I've spent a lot of time lately thinking about the widths of bike facilities and how much width we need for a given type of bike facility. While design manuals give you values for the upper limits, lower limits, practical lower limits, absolute minimums, its not always so straight forward when faced with a constrained right-of-way. What is the user experience on facilities of different widths? Lately I've been out with a tape measure to better understand this.
Lets start with the guidelines, the go to guideline in Canada is the recently updated Transportation Association of Canada (TAC) Geometric Design Guide (GDG) for Canadian Roads which as of last year, has a whole new chapter on bike facilities. It generally recommends a lower limit of 1.8m and upper limit of 2.1m for a uni-directional bike facility, increasing to 2.5m for a protected facility. The practical lower limit is generally 1.5m, but in the small print there is an absolute minimum of 1.2m. 1.2m is the same as the general operating envelope for a cyclist, i.e., the width of the bike and rider, which i'd estimate varies between about 0.6 to 1.0m plus a bit of wiggle room.

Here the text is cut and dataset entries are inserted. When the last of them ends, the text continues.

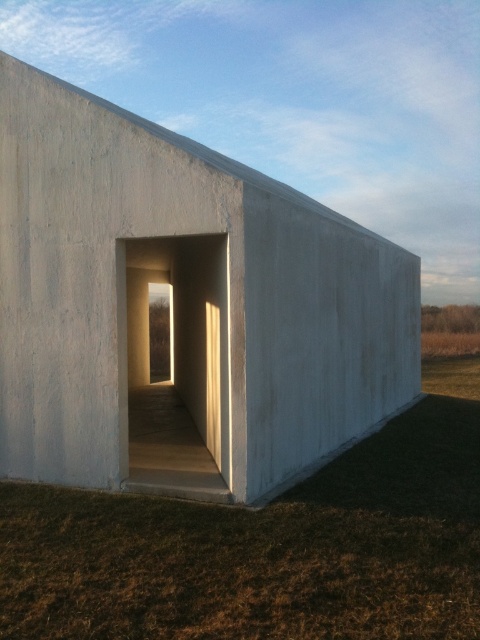 Question: Is white concrete wall at center to the right of brown grass at lower center from the viewer's perspective?

Choices:
 (A) yes
 (B) no

Answer: (B)

Question: Which point appears closest to the camera in this image?

Choices:
 (A) (120, 253)
 (B) (469, 611)

Answer: (B)

Question: Is white concrete wall at center to the right of brown grass at lower center from the viewer's perspective?

Choices:
 (A) yes
 (B) no

Answer: (B)

Question: Is white concrete wall at center bigger than brown grass at lower center?

Choices:
 (A) no
 (B) yes

Answer: (B)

Recently I found myself riding along a pretty narrow uni-directional bike path (the one above on 10th Avenue in Vancouver) adjacent to a colleague having a conversation as we were riding along. It occurred to me that this was a pretty narrow bike facility but we were riding reasonably comfortably side-by-side. We stopped and measured, and the asphalt surface of the bike path was just 1.2m. Seconds later, another couple rode by on dutch style upright bikes side-by-side also having a conversation (was too slow to capture this), and a little later the two in the photo below also rode by almost side-by-side. I waited for a better photo, but had to move on. Apologies for the poor iPhone markup to remind myself of the width...
Anyway, here we were with multiple examples of riding side-by-side on a 1.2m protected, separated, whatever you want to call it, bike path. This doesn't fit with the guidance in the manual.

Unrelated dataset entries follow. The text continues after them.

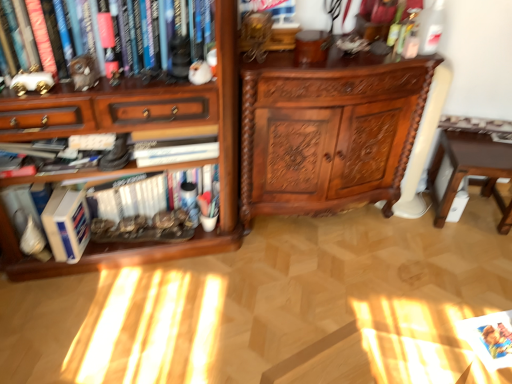 Where is `vacant area that is in front of brown wooden table at lower right`? The height and width of the screenshot is (384, 512). vacant area that is in front of brown wooden table at lower right is located at coordinates (471, 251). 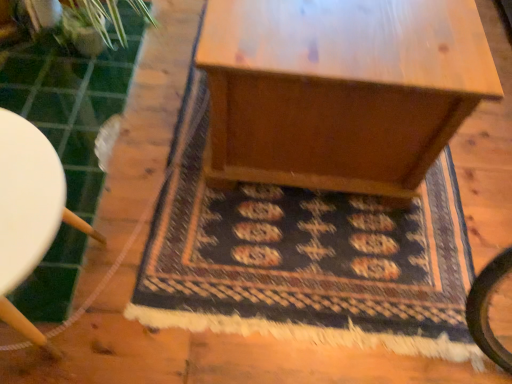 Question: Would you say white plastic stool at left contains wooden table at center?

Choices:
 (A) yes
 (B) no

Answer: (B)

Question: Does white plastic stool at left have a smaller size compared to wooden table at center?

Choices:
 (A) yes
 (B) no

Answer: (A)

Question: Can you confirm if white plastic stool at left is positioned to the left of wooden table at center?

Choices:
 (A) yes
 (B) no

Answer: (A)

Question: Can you confirm if white plastic stool at left is thinner than wooden table at center?

Choices:
 (A) no
 (B) yes

Answer: (B)

Question: From the image's perspective, is white plastic stool at left located above wooden table at center?

Choices:
 (A) no
 (B) yes

Answer: (A)

Question: From a real-world perspective, is white plastic stool at left beneath wooden table at center?

Choices:
 (A) no
 (B) yes

Answer: (B)

Question: Does white plastic stool at left have a greater width compared to dark blue woven rug at center?

Choices:
 (A) yes
 (B) no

There are of course some reasons for that. First, the edge condition either side of the asphalt in this example were low profile rollover curbs. This gives you comfort that should you need to veer off the path, you can do so and will be fine. There is no 6 inch raised curb to knock you off balance.
Secondly, in my personal experience on the above bike path, and the two examples that followed, both cyclists new each other. Had I been riding alone, I would likely have been in the middle of the path, making it more difficult for someone behind to pass. However, by ringing a bell or calling out, I could feasibly move over and they could pass on the 1.2m bike path.
I guess lastly, the volume of cyclists was not excessive enough to justify a wider path, if space was even available, and volumes of pedestrians were also relatively low, suggesting limited conflict between modes, if a cyclist did have to stray off the bike path. Where volumes of both cyclists and pedestrians may be higher, greater separation may be necessary.
Bottom line, if you have a severely constrained right-of-way, 1.2m does allows for two people to ride side-by-side, and squeeze by, if the edge conditions allow cyclists to track close to the edge of the path with little consequence for any errors.
If the edge conditions do not allow for errors, then we need to allow some extra space. If we want to allow comfortable passing without the need to ring a bell or yell, we need more space. In this case values closer to the TAC upper limits are still preferable.
I leave this post knowing in those extremely constrained street retrofits including bike facilities, with the right edge conditions, narrow widths can work reasonably well. I'd still rather be riding the facility above than on-street mixing with cars.